Brief:
Across the records that follow, determine how many lines contain "produits" and give only the resulting number.

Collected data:
┌────────

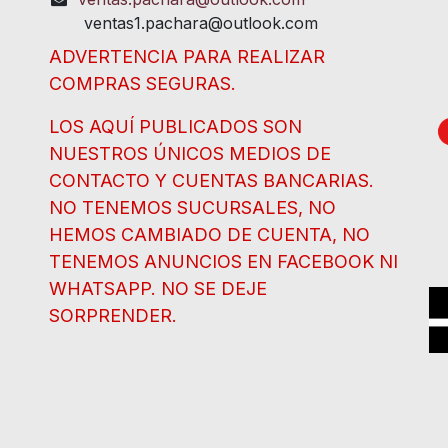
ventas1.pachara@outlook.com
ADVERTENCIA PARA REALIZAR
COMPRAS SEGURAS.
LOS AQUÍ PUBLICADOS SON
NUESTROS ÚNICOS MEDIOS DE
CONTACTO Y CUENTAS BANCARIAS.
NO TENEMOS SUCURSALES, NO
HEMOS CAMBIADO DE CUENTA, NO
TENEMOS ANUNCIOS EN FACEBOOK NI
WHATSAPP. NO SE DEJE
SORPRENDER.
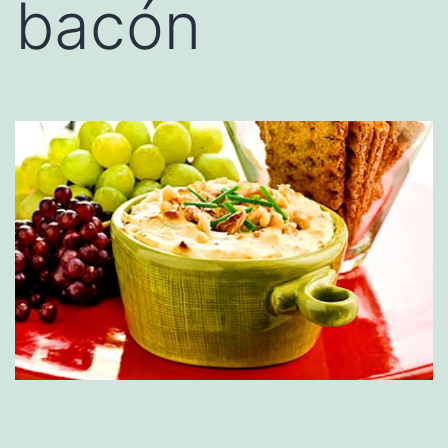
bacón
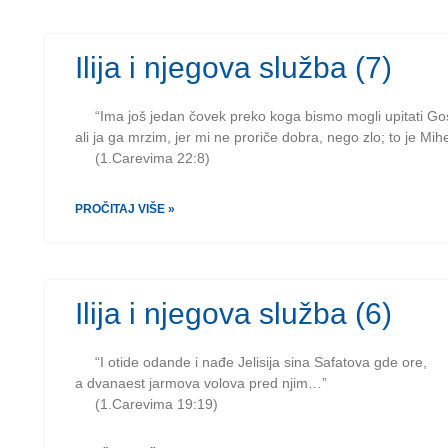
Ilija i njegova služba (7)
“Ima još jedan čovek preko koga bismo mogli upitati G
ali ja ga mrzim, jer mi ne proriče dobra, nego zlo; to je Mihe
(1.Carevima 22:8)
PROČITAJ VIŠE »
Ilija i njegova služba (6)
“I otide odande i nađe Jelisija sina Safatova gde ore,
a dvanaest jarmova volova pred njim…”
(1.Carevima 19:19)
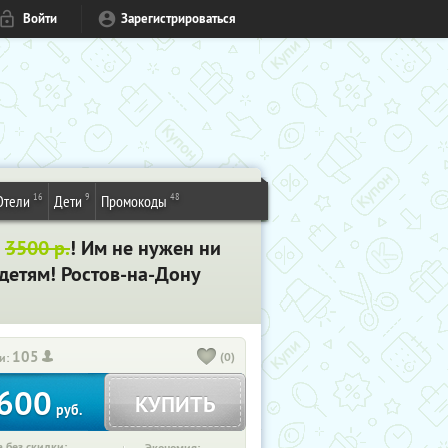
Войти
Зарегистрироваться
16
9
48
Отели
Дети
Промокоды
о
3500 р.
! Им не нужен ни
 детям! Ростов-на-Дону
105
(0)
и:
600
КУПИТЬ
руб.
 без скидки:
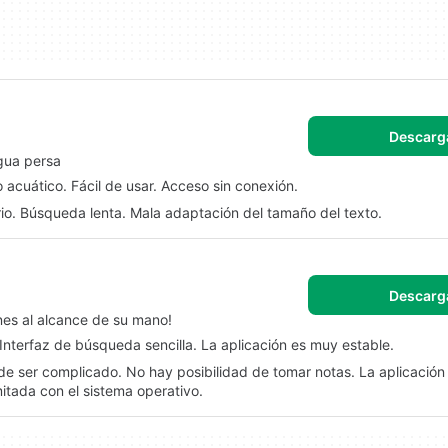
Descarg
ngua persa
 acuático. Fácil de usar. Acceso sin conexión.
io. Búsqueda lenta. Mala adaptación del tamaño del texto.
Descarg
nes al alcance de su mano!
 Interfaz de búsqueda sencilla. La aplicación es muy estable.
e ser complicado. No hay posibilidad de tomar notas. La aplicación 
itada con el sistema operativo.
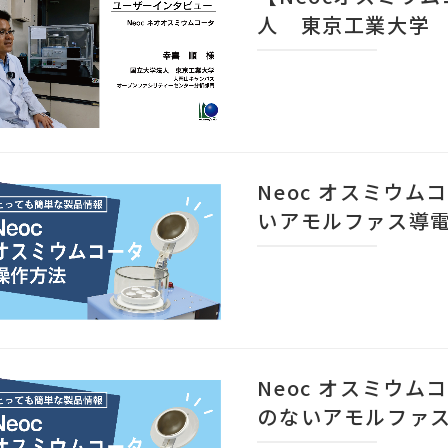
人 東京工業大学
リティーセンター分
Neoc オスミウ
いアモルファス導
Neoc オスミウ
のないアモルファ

└────────
┌────────

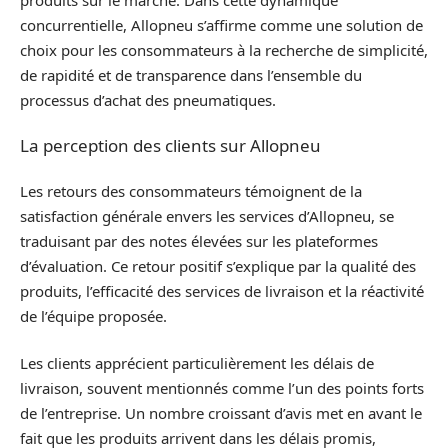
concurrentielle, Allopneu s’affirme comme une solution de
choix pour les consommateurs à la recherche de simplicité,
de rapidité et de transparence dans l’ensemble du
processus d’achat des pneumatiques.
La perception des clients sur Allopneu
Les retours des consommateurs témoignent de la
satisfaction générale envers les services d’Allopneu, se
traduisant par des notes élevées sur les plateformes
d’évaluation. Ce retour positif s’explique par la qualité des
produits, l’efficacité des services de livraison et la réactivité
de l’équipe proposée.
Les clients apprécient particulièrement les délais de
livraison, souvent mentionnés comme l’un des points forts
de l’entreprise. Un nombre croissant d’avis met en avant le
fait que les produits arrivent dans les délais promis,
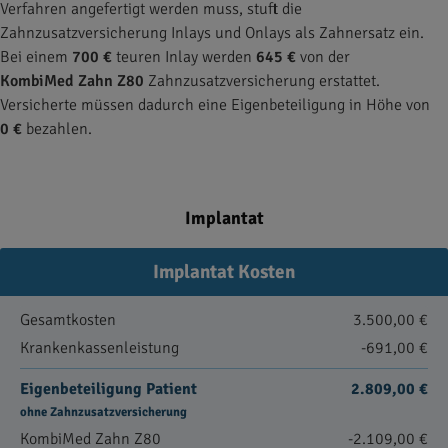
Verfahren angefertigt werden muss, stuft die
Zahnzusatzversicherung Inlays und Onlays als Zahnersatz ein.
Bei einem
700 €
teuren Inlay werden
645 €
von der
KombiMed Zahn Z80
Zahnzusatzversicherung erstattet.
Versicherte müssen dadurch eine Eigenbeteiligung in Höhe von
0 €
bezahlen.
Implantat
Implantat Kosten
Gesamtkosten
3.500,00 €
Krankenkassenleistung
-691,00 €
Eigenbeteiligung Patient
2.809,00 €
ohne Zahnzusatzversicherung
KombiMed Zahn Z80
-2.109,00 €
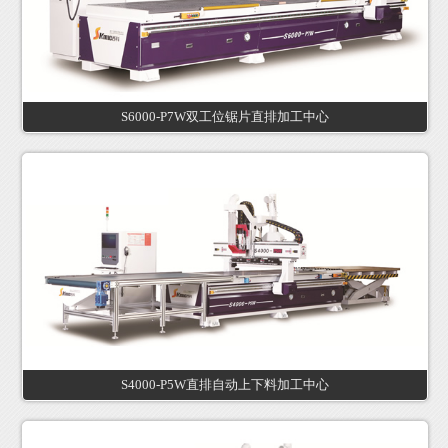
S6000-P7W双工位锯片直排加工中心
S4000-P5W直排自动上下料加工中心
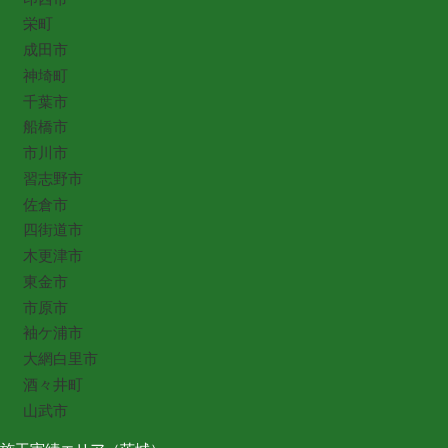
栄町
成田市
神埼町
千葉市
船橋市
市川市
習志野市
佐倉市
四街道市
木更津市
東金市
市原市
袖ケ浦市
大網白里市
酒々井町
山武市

└────────
┌────────

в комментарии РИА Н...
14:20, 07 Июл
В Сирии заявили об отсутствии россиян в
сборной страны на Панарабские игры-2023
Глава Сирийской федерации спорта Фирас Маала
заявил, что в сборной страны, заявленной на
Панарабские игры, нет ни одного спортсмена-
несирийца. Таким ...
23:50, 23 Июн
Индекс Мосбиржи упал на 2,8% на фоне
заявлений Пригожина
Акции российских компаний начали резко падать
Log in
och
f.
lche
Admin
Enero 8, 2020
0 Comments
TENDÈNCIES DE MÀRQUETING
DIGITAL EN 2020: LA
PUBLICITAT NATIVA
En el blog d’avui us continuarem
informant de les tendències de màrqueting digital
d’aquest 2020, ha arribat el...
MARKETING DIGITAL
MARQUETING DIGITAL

└────────

Solution to the exercise:
2